Source material:
##############################

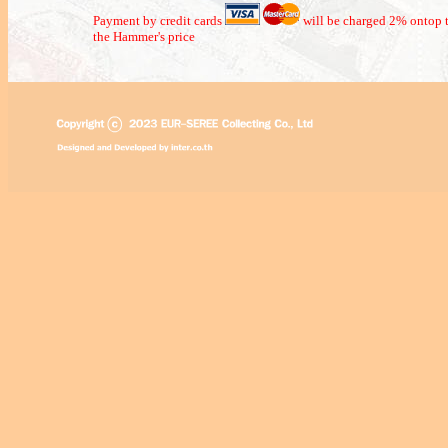
Payment by credit cards
will be charged 2% ontop t
the Hammer's price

##############################

What the task asks: Print the material above word for word, and keep the pictures out of it.

Exercise result:
Payment by credit cards
will be charged 2% ontop t
the Hammer's price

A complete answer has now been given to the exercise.